What is your favorite type of pencil to use? I usually buy Staedtler for doing my pencil portraits, and for sketching I use the cheap BIC mechanical pencils.


----------



## JustJan (Sep 8, 2012)

I'm new to the forum..Hi all..I use a regular old # 2 pencil.


----------



## Blunder (May 16, 2011)

A sharp pencil is preferred. 

For sketching/pre-drawing I use a Pentel 0.5 2H. I find 4H to be too hard and light for the soft pressure I use. To finish I'll use a Pentel 0.7 or 0.9 HB or even a stick of HB graphite (think of those big red pencils you had in Kindergarten.

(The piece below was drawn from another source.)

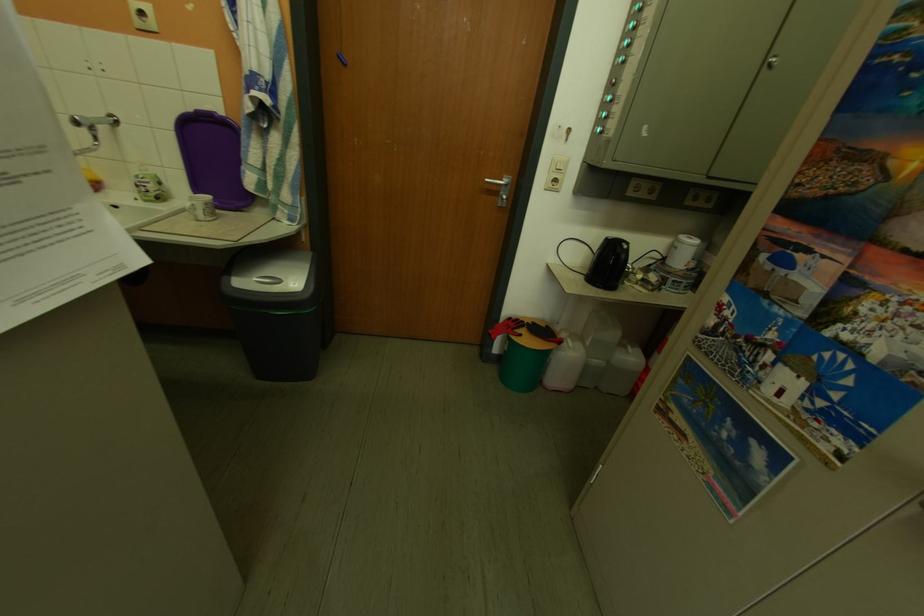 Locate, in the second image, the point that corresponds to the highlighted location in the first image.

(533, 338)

If you're old enough) available at most art shops.


----------



## RELusion76 (Jul 19, 2012)

I think I remember those big red pencils.


----------



## George924 (Oct 8, 2012)

The one in my hand at the time...


----------



## devilspit (Nov 27, 2012)

I've tried a few different brands and seem to like the Blick Studio pencils for my portraits.


----------



## George924 (Oct 8, 2012)

Prismacolor use to be a very great brand but has went down in quality since the manufacturing went to Mexico...Blick pencils are the best for the price now


----------



## Gryphon (Dec 18, 2012)

#2 pencil, although I have a set of charcoal pencils somewhere.....


----------



## Darksouth (Dec 29, 2012)

Staedtler mechanical pencil w/ 2mm HB lead.


----------



## gone south (Dec 31, 2012)

I like all pencils I'm using graphite a lot and I love charcoal


----------